The artists’ association Hagenbund was founded in 1900 in response to the conservatism of the Künstlerhaus. Latest by the 1920s, it had established itself as “today’s most radical group” (Robert Musil, 1922) within Viennese artists’ associations. The association’s exhibition venue Zedlitzhalle in Vienna’s 1st district, which was first used in 1902, not only gave a platform and a sense of identity to members but also served as a hall for innovative exhibition concepts and international art presentations.
Following presentations at the Kunstschau Wien exhibitions held in Vienna in 1908 and 1909, the Hagenbund gained a reputation as an eminent platform for young, contemporary art throughout the 1910s. Significant steps were two exhibitions for painting and sculpture, the legendary Sonderausstellung Malerei und Plastik held in 1911, featuring works by Oskar Kokoschka, Anton Faistauer, Anton Kolig and Albert Paris Gütersloh, and another the following year, which featured the same protagonists from the environs of the Neukunstgruppe but also included numerous works by Egon Schiele. The 1920s, especially, are considered the Hagenbund’s heyday, when its members crossed the threshold from moderate to radical Modernism. Though the Hagenbund’s exponents pursued diverse styles and were not bound by a manifesto, their emphasis on New Objectivity and on post-Expressionist tendencies with Cubist influences represents a shared characteristic.

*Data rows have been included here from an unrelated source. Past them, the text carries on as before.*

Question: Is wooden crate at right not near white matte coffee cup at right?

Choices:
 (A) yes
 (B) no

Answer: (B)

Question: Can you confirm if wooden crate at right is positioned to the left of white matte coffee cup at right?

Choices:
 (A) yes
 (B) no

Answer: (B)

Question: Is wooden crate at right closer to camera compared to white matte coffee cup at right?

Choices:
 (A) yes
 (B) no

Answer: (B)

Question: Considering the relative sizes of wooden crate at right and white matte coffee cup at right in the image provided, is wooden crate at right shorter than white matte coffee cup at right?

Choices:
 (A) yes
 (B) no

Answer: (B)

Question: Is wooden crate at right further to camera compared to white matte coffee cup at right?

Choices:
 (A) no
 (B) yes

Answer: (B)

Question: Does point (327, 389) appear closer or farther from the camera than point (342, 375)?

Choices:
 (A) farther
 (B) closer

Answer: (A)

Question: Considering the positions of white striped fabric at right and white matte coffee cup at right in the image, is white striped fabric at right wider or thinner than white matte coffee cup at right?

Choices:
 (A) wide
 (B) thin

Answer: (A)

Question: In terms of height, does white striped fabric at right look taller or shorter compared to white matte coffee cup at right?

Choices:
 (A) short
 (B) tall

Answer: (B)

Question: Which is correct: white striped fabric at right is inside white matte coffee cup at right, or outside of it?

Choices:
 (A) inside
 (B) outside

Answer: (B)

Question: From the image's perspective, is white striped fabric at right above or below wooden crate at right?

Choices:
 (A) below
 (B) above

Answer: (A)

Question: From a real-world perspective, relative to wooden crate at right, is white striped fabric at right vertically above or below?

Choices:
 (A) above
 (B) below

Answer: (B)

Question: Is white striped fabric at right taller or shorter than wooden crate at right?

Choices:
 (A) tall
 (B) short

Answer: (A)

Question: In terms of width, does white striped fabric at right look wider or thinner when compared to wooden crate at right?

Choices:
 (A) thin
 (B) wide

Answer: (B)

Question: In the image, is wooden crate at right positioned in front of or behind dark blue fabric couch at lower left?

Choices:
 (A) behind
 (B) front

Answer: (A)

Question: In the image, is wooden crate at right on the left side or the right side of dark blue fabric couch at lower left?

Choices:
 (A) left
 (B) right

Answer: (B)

Throughout the almost four decades of its existence, the Hagenbund experienced a highly changeful history shaped by the transition from a monarchy to the proclamation of the First Austrian Republic, and from the Austrofascist corporate state to the seizure of power by the National Socialists. The latter prompted the association’s dissolution in September 1938 on account of the modern and liberal approach of its representatives, the great number of artists with Jewish roots as well as its portion of left-wing members. Many of the Hagenbund’s members, including Georg and Bettina Ehrlich-Bauer, Josef Floch, Carry Hauser, Lilly Steiner, Otto Rudolf Schatz and Felix Albrecht Harta, had to emigrate, while others – like Robert Kohl and Fritz Schwarz-Waldegg – were murdered in concentration camps.